Many see these letters and think, what are they?
Others confuse the two, and think HSA and FSA are the same type of account.
Health savings plans and flexible spending accounts become accessible to you based on what kind of health coverage plan you sign up for, but both let you tuck away pretax dollars for future qualified medical costs. Using one or both of these accounts can mean big tax savings that you may not be aware of.
However, HSAs and FSAs have distinct differences as well as advantages. Here are the ins and outs of each.
Health Savings Account – Created in 2003, your contributions are made pretax, money in the account grows tax-deferred, and distributions for HSA qualified health-care expenses are tax-free.
Flexible Spending Account – Been around since the 70’s, your contributions are made pretax and distributions for FSA qualified health-care expenses are tax-free.

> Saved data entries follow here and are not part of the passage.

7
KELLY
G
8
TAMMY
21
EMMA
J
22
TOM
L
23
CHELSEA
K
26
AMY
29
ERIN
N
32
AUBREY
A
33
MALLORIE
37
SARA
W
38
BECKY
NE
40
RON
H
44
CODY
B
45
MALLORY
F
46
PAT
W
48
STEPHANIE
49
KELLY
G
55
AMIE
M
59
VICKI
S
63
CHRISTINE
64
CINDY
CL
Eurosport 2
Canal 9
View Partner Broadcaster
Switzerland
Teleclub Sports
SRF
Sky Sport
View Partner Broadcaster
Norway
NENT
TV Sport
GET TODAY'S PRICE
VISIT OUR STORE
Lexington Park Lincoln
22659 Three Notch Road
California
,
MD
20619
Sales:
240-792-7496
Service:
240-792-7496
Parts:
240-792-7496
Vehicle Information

The Differences-HSA vs. FSA
|Need to be enrolled in a high deductible health plan.||No restrictions on type of health insurance.|
|Individually owned||Employer owned, nontransferable.|
|Unused amount can rollover from year to year.||Cannot rollover to another year. (Two exceptions, employer can offer one option or none; can use funds during extended grace period of 2.5 months or can rollover up to $500)|
|Can earn interest; invest in stocks, bonds, and securities.||Does not earn interest.|
|Can only be spent on healthcare.||Can be spent on healthcare or childcare.|
|Can only spend what is in account at given time.||Can spend more than you have in account as long as payroll deductions will make up for it by the end of the year.|
|Individual is responsible for identifying qualified medical expenses for tax reporting and documentation.||Employer is responsible for following IRA guidelines for distributions. Individual has to file reimbursement request to employer to be approved.|
|Contribution limits for 2015 are $3,350 for individuals and 6,650 for those with family coverage. An additional $1,000 can be contributed if over the age of 55.||Contribution limit for 2015 is $2,550 for individuals and 5,000 for dependent care FSAs.|
|If you do not need the money for medical expenses after age 65, it can be treated as a Medical IRA. You can spend it however you want, paying only regular income tax on distributions.||Individual decides how much they want contributed pretax to FSA account from payroll during open enrollment. This generally cannot be changed during a plan year.|
The two accounts sound similar but have important differences which give each their advantages. Discuss with your financial planner if you would qualify for either of these options and how they fit into your financial plan.